→ DESCRIPTION OF THE TASK
Set the listing down again exactly, please, apart from its pictures.

+---+

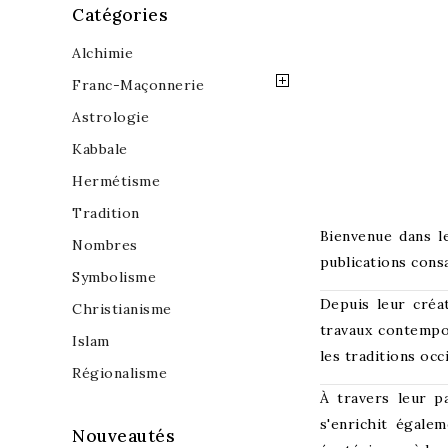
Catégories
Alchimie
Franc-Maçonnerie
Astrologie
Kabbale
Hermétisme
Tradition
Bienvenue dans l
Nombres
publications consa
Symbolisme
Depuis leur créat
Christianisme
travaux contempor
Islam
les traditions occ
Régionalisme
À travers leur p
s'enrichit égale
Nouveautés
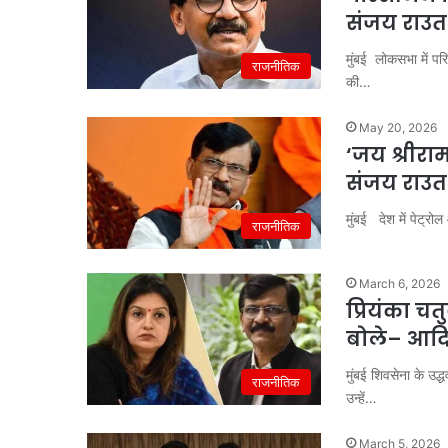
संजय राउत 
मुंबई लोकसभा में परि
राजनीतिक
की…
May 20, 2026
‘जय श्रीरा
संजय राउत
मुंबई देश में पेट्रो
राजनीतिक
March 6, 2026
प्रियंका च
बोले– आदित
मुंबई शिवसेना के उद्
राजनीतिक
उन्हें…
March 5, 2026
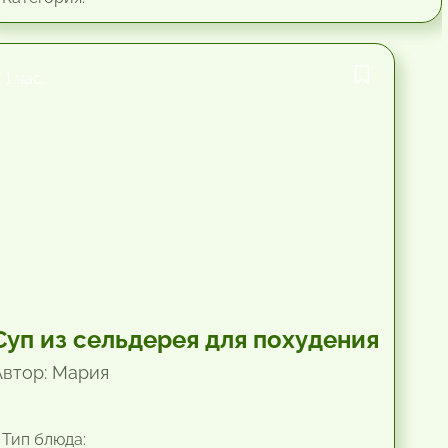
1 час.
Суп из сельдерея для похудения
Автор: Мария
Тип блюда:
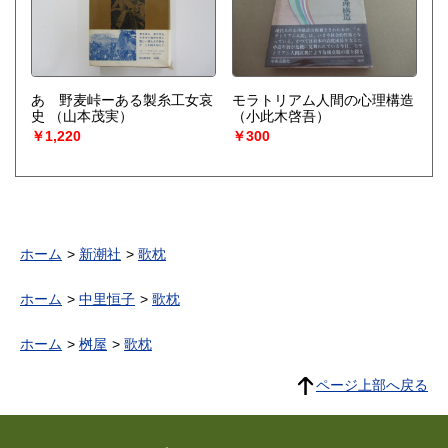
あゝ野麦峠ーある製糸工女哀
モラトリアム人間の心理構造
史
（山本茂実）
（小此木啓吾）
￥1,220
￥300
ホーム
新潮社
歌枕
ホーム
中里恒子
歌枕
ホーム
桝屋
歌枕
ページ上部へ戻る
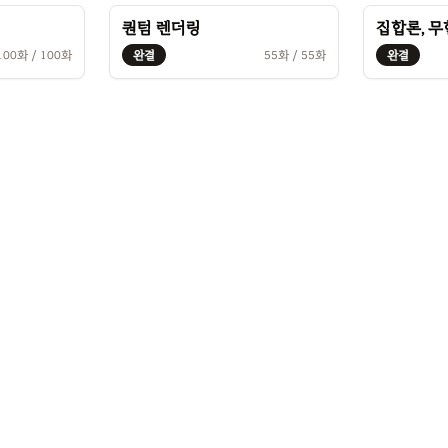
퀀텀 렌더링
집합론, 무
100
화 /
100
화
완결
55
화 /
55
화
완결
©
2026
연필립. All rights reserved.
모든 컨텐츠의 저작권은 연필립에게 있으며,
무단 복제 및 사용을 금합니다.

+---+

→ RESPONSE AREA
Catégories
Alchimie
Franc-Maçonnerie
Astrologie
Kabbale
Hermétisme
Tradition
Bienvenue dans l
Nombres
publications consa
Symbolisme
Depuis leur créat
Christianisme
travaux contempor
Islam
les traditions occ
Régionalisme
À travers leur p
s'enrichit égale
Nouveautés
संजय राउत 
मुंबई लोकसभा में परि
राजनीतिक
की…
May 20, 2026
‘जय श्रीरा
संजय राउत
मुंबई देश में पेट्रो
राजनीतिक
March 6, 2026
प्रियंका च
बोले– आदित
मुंबई शिवसेना के उद्
राजनीतिक
उन्हें…
March 5, 2026
1 час.
Суп из сельдерея для похудения
Автор: Мария
Тип блюда:
あゝ野麦峠ーある製糸工女哀
モラトリアム人間の心理構造
史
（山本茂実）
（小此木啓吾）
￥1,220
￥300
ホーム
新潮社
歌枕
ホーム
中里恒子
歌枕
ホーム
桝屋
歌枕
ページ上部へ戻る
퀀텀 렌더링
집합론, 무
100
화 /
100
화
완결
55
화 /
55
화
완결
©
2026
연필립. All rights reserved.
모든 컨텐츠의 저작권은 연필립에게 있으며,
무단 복제 및 사용을 금합니다.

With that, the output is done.